» WORK ITEM
Give the number of lines in the records below that include "Vasember". Reply with that number alone.

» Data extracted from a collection
◆ ◆ ◆ ◆ ◆ ◆ ◆
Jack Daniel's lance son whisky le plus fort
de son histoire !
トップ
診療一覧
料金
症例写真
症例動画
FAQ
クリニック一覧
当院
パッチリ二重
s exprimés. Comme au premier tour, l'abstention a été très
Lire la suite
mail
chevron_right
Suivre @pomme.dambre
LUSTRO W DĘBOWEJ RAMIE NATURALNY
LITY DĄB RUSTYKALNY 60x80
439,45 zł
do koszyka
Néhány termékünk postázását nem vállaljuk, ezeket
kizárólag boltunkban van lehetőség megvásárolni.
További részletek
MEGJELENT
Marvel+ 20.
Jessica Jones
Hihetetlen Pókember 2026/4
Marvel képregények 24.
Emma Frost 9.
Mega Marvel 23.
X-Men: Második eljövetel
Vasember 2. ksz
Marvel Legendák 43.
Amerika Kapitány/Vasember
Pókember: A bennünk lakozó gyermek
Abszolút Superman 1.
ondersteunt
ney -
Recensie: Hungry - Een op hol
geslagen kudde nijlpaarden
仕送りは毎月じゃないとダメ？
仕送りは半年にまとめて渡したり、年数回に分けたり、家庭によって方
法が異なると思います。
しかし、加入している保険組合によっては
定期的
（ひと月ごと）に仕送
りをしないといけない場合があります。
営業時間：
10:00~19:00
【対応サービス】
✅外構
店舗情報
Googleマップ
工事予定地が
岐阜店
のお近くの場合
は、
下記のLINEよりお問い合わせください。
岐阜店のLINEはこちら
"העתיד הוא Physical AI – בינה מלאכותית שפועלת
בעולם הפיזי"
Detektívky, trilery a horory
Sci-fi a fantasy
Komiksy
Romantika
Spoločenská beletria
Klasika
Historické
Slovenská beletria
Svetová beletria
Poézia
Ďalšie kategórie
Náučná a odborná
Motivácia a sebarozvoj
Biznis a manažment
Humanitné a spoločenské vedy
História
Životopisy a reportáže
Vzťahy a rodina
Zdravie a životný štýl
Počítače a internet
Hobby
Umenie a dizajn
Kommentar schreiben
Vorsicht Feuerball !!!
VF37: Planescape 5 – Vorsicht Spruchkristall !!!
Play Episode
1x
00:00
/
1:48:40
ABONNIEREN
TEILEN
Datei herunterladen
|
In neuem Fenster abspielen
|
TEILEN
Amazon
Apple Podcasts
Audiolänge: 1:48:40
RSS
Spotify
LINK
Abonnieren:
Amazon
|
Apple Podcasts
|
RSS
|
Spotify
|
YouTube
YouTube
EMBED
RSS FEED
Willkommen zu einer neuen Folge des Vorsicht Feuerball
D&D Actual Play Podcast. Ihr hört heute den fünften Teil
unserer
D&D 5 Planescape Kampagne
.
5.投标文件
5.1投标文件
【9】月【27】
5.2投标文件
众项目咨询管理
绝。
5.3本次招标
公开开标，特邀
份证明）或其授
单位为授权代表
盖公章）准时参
◆ ◆ ◆ ◆ ◆ ◆ ◆
» EXERCISE ANSWER
2